[GIVEN ENTRIES — start]

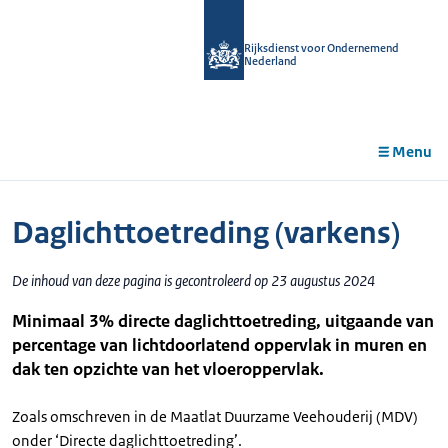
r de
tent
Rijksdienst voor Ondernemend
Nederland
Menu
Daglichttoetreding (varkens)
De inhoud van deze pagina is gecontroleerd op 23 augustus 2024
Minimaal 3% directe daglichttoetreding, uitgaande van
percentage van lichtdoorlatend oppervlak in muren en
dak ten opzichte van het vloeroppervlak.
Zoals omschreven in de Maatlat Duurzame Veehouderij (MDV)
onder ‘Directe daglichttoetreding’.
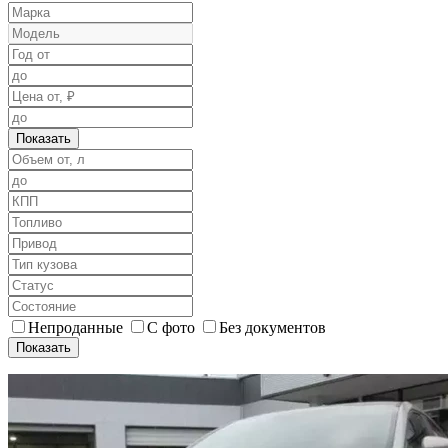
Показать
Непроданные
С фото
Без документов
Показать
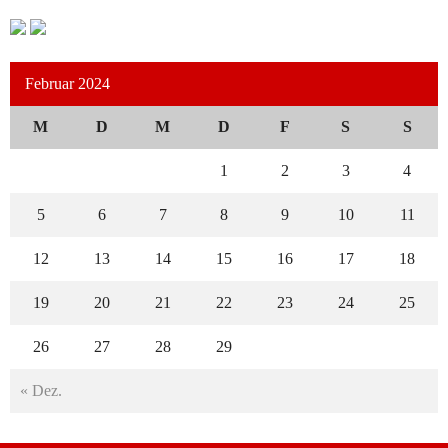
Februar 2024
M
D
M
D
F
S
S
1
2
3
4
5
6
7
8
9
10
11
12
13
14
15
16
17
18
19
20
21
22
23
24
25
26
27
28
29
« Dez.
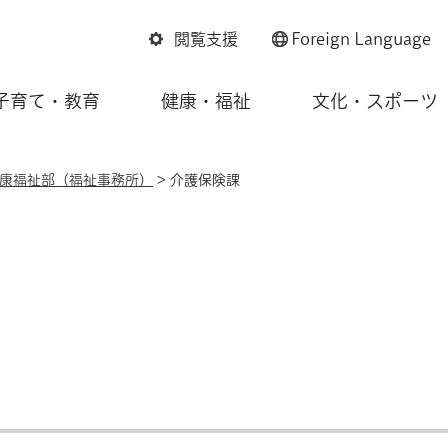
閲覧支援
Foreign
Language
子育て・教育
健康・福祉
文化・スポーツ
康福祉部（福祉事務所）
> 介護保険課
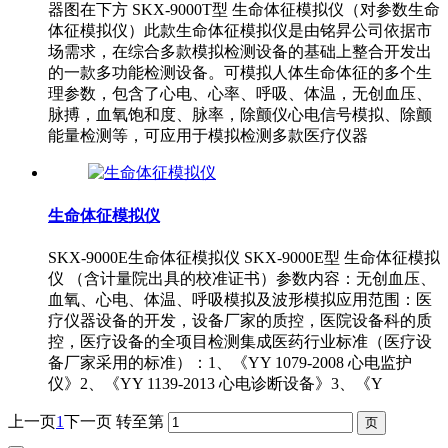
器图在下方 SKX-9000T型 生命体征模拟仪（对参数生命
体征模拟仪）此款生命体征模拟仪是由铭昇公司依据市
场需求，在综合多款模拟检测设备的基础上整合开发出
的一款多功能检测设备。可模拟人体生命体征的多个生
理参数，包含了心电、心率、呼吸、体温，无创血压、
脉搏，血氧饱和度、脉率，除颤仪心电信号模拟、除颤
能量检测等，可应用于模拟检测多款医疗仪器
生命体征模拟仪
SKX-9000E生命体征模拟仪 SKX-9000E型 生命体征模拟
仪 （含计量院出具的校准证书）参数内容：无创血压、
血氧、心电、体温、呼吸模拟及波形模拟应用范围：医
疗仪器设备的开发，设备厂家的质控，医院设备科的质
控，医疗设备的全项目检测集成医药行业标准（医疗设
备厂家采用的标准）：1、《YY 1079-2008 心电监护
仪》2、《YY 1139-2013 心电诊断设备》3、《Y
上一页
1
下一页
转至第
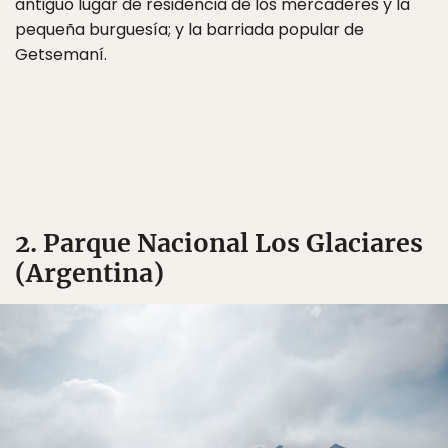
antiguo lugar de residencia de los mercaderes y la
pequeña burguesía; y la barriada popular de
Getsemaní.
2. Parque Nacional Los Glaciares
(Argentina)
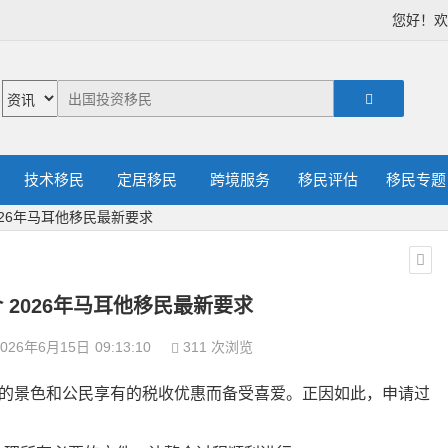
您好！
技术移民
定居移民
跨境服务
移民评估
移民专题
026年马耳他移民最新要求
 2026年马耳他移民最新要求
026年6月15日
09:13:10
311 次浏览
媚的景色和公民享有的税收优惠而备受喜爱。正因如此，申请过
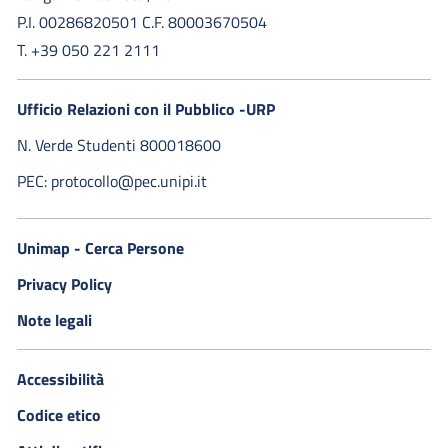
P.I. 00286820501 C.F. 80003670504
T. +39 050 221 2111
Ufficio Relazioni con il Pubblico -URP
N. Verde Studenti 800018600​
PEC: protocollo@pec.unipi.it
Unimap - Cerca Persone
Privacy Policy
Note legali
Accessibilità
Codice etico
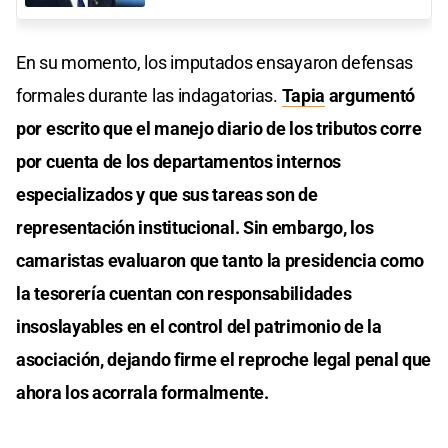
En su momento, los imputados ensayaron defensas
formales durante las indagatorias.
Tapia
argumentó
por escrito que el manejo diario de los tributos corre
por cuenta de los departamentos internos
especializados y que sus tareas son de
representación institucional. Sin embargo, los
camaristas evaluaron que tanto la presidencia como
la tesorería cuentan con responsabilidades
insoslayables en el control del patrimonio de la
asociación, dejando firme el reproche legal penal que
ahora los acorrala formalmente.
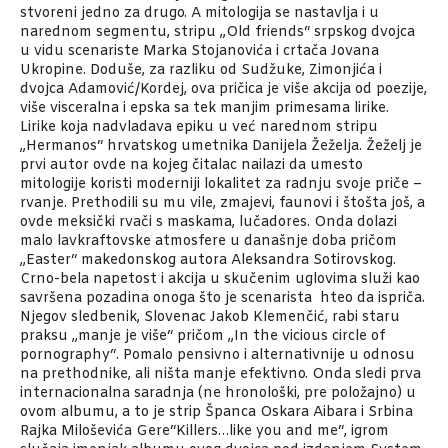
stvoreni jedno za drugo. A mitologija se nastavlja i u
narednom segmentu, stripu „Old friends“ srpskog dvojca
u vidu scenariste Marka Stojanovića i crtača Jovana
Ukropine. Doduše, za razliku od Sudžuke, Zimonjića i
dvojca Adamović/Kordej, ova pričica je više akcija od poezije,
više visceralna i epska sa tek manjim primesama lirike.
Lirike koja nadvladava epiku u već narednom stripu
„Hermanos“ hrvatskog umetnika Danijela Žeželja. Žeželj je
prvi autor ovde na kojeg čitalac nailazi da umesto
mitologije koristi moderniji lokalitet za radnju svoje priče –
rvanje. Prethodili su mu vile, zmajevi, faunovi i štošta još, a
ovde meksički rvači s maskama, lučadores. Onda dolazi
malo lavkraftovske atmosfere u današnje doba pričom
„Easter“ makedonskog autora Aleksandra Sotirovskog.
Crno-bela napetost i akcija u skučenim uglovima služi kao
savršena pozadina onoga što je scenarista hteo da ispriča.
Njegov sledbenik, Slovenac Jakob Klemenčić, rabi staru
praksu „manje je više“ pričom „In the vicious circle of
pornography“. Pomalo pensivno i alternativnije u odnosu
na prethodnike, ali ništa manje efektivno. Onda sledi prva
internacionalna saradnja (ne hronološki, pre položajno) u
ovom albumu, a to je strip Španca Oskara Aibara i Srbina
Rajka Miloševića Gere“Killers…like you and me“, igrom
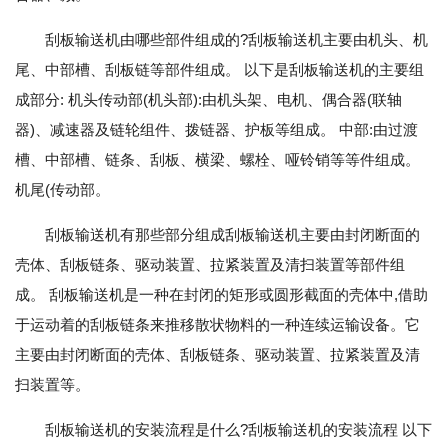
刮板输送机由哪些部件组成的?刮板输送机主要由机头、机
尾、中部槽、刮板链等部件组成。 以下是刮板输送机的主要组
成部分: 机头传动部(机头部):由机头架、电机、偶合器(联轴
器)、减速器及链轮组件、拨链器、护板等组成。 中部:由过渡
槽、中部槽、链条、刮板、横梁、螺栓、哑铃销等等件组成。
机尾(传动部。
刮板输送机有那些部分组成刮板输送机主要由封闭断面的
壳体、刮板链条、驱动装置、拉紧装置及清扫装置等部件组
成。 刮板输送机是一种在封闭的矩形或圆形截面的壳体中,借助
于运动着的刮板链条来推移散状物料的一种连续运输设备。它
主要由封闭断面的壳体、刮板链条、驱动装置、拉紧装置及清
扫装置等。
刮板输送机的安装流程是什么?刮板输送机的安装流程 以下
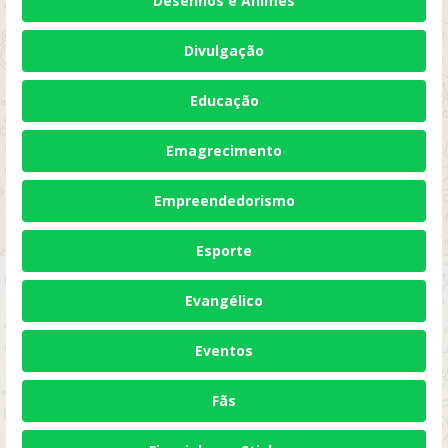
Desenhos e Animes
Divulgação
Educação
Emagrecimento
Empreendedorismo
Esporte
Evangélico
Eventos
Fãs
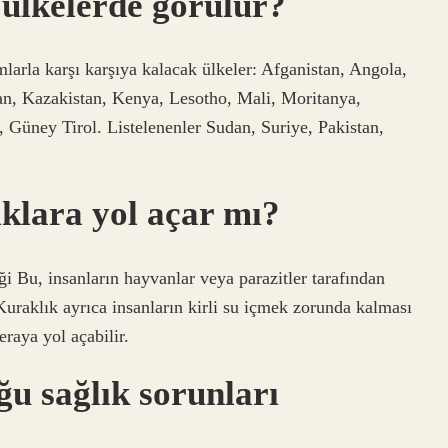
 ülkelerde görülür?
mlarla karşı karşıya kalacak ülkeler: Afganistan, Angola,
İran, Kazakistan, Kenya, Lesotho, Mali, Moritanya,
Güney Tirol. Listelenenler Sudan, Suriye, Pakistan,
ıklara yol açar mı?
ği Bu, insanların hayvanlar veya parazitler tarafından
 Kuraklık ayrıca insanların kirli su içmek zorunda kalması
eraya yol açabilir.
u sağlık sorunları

[GIVEN ENTRIES — finish]

EXERCISE OBJECTIVE>
Above is a listing; print exactly its lines from the one with "malo lavkraftovske atmosfere" through the one with "praksu „manje je", and no other lines.

THE COMPLETED TASK>
malo lavkraftovske atmosfere u današnje doba pričom
„Easter“ makedonskog autora Aleksandra Sotirovskog.
Crno-bela napetost i akcija u skučenim uglovima služi kao
savršena pozadina onoga što je scenarista hteo da ispriča.
Njegov sledbenik, Slovenac Jakob Klemenčić, rabi staru
praksu „manje je više“ pričom „In the vicious circle of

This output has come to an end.